Abstract
We have explored the possibilities of a new technology for scanning peripheral blood slides converting the images to a digital slide that can be observed in a manner similar to a microscope.
Objectives: To evaluate the quality of peripheral blood (PB), bone marrow (BM) and body fluids (BF) images obtained in a Digital Slide Scanner in different hematological or non hematological diseases and to analyse the useful of this System in Hematology.

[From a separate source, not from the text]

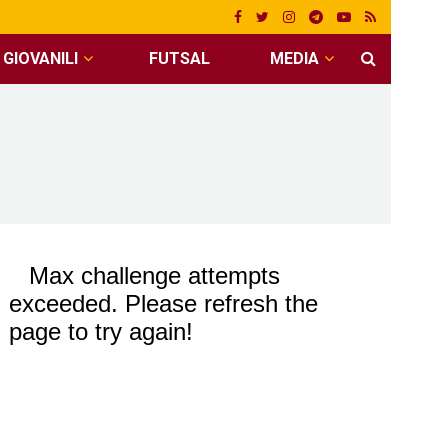
GIOVANILI
FUTSAL
MEDIA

Material and Methods: We obtained PB samples from 13 patients with the following diagnoses: 3 acute myeloid leukemia (AML), 1 acute lymphoid leukemia (ALL), 2 B-cell neoplasm, 2 myeloproliferative disease (MPD): 1 chronic myeloid leukemia (CML) and 1 myelofibrosis, 3 Plasmodium infections (2 falciparum and 1 vivax), 1 sickle cell anemia and 1 congenital sideroblastic anemia (CSA). We also analysed 2 BM (leishmania and parvovirus infections) and 1 BF (melanoma) samples. We used a NanoZoomer Digital Pathology or NDP (Hamamatsu System, Japan) for scanning the different glass slides using 40X objective lens. A small fragment of the most appropriate area was selected and the focus was set up at different levels. Each one of the digital slides was saved in digital data and the images were analysed using the NDP software.
Results: Most values of the file sizes were approximately 300 MB for PB and BM and 50 MB for body fluid. All digital slides showed a very high image quality. It was possible to evaluate the blood cell morphology using 20X, 40X, 63X and 100X magnifications. We selected 63X as the best one for the combination size of the cells and precision in the focus. Similar to microscopic observation, myeloid and lymphoid blast cells in digital slides showed different morphologic features (cytoplasmic inclusions, primary granules, prominent vacuolation…) allowing hematological diagnosis. Myeloproliferative disorders showed a high degree of morphological abnormalities in the erythroid, granulocytic and megakaryocytic lineages. B chronic haematological neoplasms were identified in the virtual slides by morphological criteria. With respect to Plasmodium infections, the virtual images allowed examination of morphological features of both the parasites and the host red cells, facilitating the species diagnosis. Sickle cells were easily identified. Pappenheimer bodies were visible in the erythrocytes of the CSA. With respect to BM and BF, digital slides showed the morphological abnormalities for the diagnosis. The software let to calculate the diameter and the area of the blood cells.
Conclusions: Our results showed that the virtual microscopy for blood morphology evaluation can be used to substitute the glass smear samples in Hematology External Quality Assessment. In addition, the application of the NDP software may be useful in morphometric analysis of pathological cells in different hematological diseases.
Disclosures: No relevant conflicts of interest to declare.